Stored dataset items
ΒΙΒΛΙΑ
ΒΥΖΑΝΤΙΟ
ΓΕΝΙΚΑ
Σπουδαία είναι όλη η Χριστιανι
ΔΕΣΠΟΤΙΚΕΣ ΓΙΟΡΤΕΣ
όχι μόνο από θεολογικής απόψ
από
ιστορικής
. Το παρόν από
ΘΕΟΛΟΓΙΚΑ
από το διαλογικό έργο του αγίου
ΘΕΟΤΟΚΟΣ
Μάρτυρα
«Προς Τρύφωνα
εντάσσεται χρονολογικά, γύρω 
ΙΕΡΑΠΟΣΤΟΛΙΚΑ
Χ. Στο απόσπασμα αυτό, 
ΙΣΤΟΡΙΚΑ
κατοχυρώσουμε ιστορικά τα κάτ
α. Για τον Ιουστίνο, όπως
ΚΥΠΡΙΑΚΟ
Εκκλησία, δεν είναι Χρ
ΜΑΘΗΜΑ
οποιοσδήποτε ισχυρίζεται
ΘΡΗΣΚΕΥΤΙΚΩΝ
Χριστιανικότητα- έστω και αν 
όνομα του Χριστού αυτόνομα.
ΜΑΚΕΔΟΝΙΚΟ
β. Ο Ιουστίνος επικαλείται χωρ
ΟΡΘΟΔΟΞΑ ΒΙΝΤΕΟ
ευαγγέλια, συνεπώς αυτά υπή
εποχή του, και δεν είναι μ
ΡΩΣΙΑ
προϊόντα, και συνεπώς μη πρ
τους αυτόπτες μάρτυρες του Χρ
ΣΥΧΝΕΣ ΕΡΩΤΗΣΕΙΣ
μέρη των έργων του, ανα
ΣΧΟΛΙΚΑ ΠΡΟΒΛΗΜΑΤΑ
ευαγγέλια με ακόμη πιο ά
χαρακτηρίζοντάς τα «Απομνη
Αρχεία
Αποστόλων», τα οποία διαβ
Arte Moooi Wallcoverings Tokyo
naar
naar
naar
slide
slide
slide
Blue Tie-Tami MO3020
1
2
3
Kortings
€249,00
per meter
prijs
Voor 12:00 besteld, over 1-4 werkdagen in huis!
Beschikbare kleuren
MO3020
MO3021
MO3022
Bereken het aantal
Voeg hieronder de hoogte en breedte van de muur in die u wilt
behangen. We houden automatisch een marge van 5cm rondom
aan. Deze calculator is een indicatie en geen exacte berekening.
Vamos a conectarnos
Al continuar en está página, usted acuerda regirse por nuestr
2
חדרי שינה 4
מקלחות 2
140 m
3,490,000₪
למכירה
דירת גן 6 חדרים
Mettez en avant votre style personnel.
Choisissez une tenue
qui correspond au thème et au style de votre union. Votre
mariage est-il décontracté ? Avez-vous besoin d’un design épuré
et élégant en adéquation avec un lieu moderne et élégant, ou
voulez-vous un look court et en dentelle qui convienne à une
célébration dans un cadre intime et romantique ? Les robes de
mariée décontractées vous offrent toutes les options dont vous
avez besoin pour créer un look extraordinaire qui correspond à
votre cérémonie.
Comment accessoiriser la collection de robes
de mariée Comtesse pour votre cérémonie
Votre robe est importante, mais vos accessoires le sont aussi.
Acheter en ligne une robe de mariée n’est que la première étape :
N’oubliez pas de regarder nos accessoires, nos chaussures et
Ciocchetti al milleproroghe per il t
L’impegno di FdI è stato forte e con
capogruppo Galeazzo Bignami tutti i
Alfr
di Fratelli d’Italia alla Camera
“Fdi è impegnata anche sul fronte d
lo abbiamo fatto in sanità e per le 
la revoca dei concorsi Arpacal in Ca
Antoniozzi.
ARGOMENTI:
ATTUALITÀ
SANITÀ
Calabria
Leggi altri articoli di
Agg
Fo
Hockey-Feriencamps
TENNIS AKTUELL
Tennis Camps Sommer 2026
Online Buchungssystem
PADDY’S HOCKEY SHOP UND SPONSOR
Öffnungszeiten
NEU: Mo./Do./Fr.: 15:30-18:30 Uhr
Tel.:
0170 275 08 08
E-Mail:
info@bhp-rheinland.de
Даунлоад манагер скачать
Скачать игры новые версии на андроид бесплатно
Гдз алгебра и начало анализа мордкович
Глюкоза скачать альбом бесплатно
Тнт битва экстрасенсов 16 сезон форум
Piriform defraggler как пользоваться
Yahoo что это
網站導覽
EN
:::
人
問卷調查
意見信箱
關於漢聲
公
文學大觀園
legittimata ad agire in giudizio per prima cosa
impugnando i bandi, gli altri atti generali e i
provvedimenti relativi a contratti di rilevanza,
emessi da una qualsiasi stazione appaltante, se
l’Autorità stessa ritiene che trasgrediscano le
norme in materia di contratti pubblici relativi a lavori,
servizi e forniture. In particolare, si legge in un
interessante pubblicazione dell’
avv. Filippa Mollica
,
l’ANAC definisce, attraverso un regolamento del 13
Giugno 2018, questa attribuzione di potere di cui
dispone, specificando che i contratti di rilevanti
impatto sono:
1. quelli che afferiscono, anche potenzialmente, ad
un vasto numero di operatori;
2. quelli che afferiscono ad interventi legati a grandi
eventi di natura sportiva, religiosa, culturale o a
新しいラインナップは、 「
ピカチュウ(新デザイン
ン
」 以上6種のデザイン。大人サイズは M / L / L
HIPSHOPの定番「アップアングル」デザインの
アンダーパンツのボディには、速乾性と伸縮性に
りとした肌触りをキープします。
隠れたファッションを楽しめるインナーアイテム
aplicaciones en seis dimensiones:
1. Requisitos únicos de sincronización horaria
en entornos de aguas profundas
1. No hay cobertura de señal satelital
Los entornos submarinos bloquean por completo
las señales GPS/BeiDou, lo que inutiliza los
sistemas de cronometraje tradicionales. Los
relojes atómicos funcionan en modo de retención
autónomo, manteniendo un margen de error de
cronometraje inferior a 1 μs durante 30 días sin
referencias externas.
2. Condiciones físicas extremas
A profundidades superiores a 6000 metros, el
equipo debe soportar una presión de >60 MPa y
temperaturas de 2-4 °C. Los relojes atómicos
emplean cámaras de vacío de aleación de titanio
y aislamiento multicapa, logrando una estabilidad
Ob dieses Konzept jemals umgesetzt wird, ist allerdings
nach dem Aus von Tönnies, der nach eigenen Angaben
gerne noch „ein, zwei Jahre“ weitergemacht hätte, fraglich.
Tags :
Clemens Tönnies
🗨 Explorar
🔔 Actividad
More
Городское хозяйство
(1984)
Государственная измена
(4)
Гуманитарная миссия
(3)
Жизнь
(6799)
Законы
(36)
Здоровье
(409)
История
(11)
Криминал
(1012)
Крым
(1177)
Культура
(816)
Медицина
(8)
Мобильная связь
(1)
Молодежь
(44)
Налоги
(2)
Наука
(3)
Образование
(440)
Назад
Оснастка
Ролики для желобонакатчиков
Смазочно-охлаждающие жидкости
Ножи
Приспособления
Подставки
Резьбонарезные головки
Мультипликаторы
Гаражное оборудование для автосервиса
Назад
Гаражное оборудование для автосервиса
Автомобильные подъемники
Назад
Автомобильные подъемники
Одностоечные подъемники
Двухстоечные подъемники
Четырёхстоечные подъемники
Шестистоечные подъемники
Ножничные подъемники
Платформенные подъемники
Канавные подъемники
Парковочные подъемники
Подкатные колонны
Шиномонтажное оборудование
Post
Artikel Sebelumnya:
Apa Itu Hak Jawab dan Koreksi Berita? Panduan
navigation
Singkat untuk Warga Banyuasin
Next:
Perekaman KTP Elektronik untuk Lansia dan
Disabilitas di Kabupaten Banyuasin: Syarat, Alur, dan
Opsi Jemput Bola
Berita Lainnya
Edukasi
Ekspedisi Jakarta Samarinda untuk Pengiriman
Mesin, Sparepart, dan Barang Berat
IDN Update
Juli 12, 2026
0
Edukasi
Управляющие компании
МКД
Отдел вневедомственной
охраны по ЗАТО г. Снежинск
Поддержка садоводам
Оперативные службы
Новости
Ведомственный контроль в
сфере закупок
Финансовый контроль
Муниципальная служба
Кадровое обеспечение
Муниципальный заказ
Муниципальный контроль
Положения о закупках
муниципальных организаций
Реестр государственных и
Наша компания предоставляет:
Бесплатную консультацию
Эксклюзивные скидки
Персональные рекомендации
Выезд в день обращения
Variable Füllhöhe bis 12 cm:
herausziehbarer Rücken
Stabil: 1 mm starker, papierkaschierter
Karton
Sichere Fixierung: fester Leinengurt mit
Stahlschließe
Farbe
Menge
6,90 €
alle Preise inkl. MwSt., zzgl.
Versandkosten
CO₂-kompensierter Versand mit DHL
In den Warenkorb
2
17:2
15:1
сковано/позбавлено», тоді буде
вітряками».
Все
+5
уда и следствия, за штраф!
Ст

■ EXERCISE DESCRIPTION ■
Every line of the entries that includes "robes" must be copied into the answer.

■ SOLVED EXERCISE ■
célébration dans un cadre intime et romantique ? Les robes de
Comment accessoiriser la collection de robes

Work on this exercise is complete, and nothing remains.